I'm struggling with depression caused by work too and I'm off sick as a result. I feel trapped as if I go back it will only make me ill again.

You're not alone.

Best wishes

Terri

Anxiety & Depression

Hi Terri,
Thank you for your kind words and thoughts. I know it is a lonely place you're in at the moment and I really feel for you. I would recommend you read the book I was talking about I found it really uplifting. I found councilling and CBT helped me understand why I am the way I am but at 55 years old it is difficult to change so I'm looking to change the way I live and work to reduce the chances of encountering situations that could lead to anxiety.
The first step was to resign and although this may seem a drastic step I had to look at what I could change in the work environment.
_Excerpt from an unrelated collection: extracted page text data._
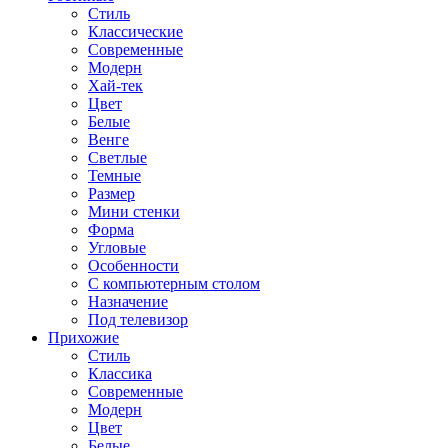
Стиль
Классические
Современные
Модерн
Хай-тек
Цвет
Белые
Венге
Светлые
Темные
Размер
Мини стенки
Форма
Угловые
Особенности
С компьютерным столом
Назначение
Под телевизор
Прихожие
Стиль
Классика
Современные
Модерн
Цвет
Белые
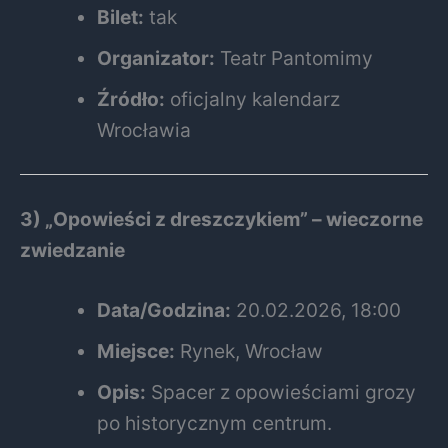
Bilet:
tak
Organizator:
Teatr Pantomimy
Źródło:
oficjalny kalendarz
Wrocławia
3) „Opowieści z dreszczykiem” – wieczorne
zwiedzanie
Data/Godzina:
20.02.2026, 18:00
Miejsce:
Rynek, Wrocław
Opis:
Spacer z opowieściami grozy
po historycznym centrum.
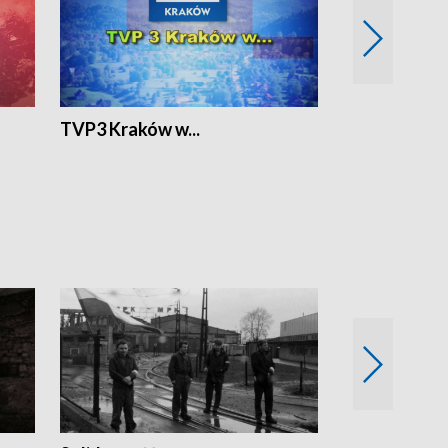
TVP3 Kraków w...
Ślizg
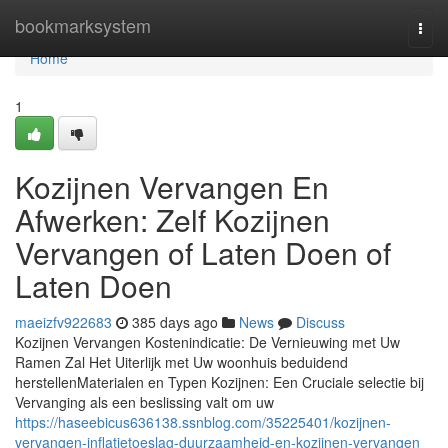
Home
bookmarksystem
Togg
navi
Home
1
Kozijnen Vervangen En
Afwerken: Zelf Kozijnen
Vervangen of Laten Doen of
Laten Doen
maeizfv922683
385 days ago
News
Discuss
Kozijnen Vervangen Kostenindicatie: De Vernieuwing met Uw
Ramen Zal Het Uiterlijk met Uw woonhuis beduidend
herstellenMaterialen en Typen Kozijnen: Een Cruciale selectie bij
Vervanging als een beslissing valt om uw
https://haseebicus636138.ssnblog.com/35225401/kozijnen-
vervangen-inflatietoeslag-duurzaamheid-en-kozijnen-vervangen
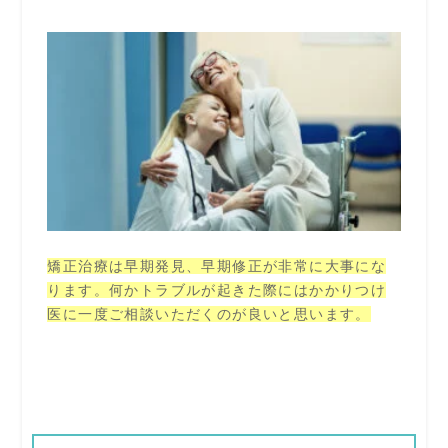
矯正治療は早期発見、早期修正が非常に大事にな
ります。何かトラブルが起きた際にはかかりつけ
医に一度ご相談いただくのが良いと思います。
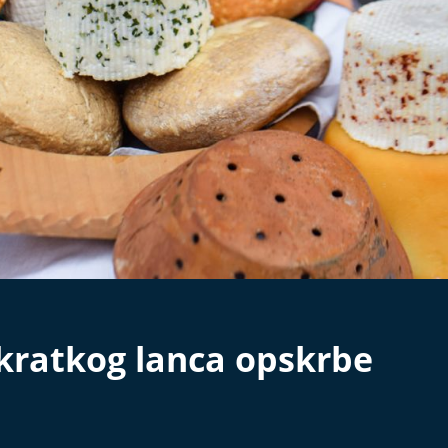
 kratkog lanca opskrbe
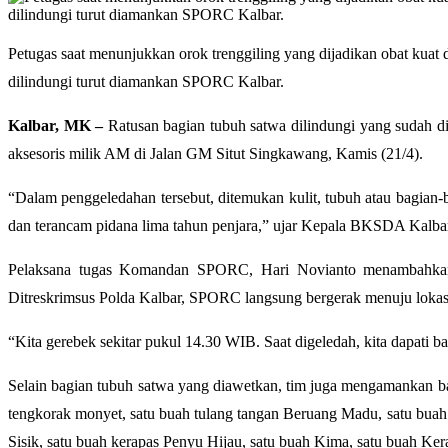
Petugas saat menunjukkan orok trenggiling yang dijadikan obat kuat 
dilindungi turut diamankan SPORC Kalbar.
Kalbar, MK –
Ratusan bagian tubuh satwa dilindungi yang sudah 
aksesoris milik AM di Jalan GM Situt Singkawang, Kamis (21/4).
“Dalam penggeledahan tersebut, ditemukan kulit, tubuh atau bagian-
dan terancam pidana lima tahun penjara,” ujar Kepala BKSDA Kalbar,
Pelaksana tugas Komandan SPORC, Hari Novianto menambahkan p
Ditreskrimsus Polda Kalbar, SPORC langsung bergerak menuju lokas
“Kita gerebek sekitar pukul 14.30 WIB. Saat digeledah, kita dapati b
Selain bagian tubuh satwa yang diawetkan, tim juga mengamankan b
tengkorak monyet, satu buah tulang tangan Beruang Madu, satu buah 
Sisik, satu buah kerapas Penyu Hijau, satu buah Kima, satu buah Ke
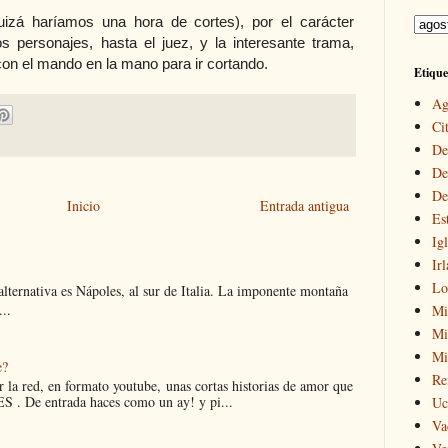
uizá haríamos una hora de cortes), por el carácter
os personajes, hasta el juez, y la interesante trama,
 con el mando en la mano para ir cortando.
Etique
Ag
Cit
De
De
De
Inicio
Entrada antigua
Es
Igl
Ir
Lo
 alternativa es Nápoles, al sur de Italia. La imponente montaña
..
Mi
Mir
Mi
e?
Re
 la red, en formato youtube, unas cortas historias de amor que
 . De entrada haces como un ay! y pi...
Uc
Va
After going back and being pressurised within a short time to return to normal working I came to the conclusion that I couldn't change the work environment I was in so the only logical (slightly scarey step) was to leave. It was quite liberating in a way as I felt I was taking back control of my life rather then being driven.
My advice is talk to friends and family, go and talk to your employer (only when you feel able) but do so on the basis of you are in control and what you decide from that meeting will be your decision based on what is good for you! :0)
Best Wishes

Phil

how

sorry to ask how do you create a blog im new here

 

i understand

hi. i totally understand, i am at college and i am worried that my friends that i have made there will find out, they are really nice though because i told them i use to have depression and they always ask me how i am and i feel like i can talk to them and i have on a couple of occasions, but if they found out i had (schizophrenia)
omg it would be really awkward and god knows what they might think and if it will be spread throughout the rest of the college, i don't think i could take all those people pointing and talking about me like that (my idea of what might happen) and i'd be like the guy with the "disease" mental of course lol, but sometimes i think my freinds know more than what i think they do; maybe one of them heard about my past somehow (something else that has been really niggling me) and i feel like asking "what do you know?" or "what have you heard, who have you been talking to" it's pretty bad but i try and ignore it so it's not as bad, i have also been really tired in class and squinting my eyes and my eyes flicker sometimes and people must notice, find it hard to concentrate etc, idk if there will ever be a time where i can tell them, but i guess i am just waiting for the right time "if that ever happens" thanks for starting this blog, take care.

depression/ anxiety

hi there :) i have recently visited a very tough time in my life, always struggled to make what i call a true friend since my mum n dad split when i was young , i have never formed a close relationship since ! for fear of lod=sing people i get close to , i'm hoping people will chat on here and help me combat some of my fears and me thiers , now its time to change :) x thanks

Loneliness of depression

I think that for me the diagnosis of acute and severe depression was the equivalent of someone throwing me a life line. It was finally time to acknowledge depression, not fight the prejudice of my own mind but use it as a launch to reach out , explain and give life a better chance than I had until then. No kidding it can be the loneliest place to be but the courage it takes to share these kind of deep, dark and bleak feelings and still be there to greet a new day can only make you a more compassionate and rounded human being. The funny part is, it only takes one to start talking about mental health and you have the whole world, or so it seems, wanting to share with you. Depression = the horror of being abandoned to the silence of the noisy mind.
Thank you !

I definitely think this

I definitely think this highlights the importance of talking to the RIGHT people. I've had an experience in the past where I was forced out of my flat by my flatmates purely because of my mental health problems and I've always regretted telling them now and worry about telling anyone else, but this blog gives me hope that come the right person, it can pay off and finally outweigh the bad I've experienced! Thank you!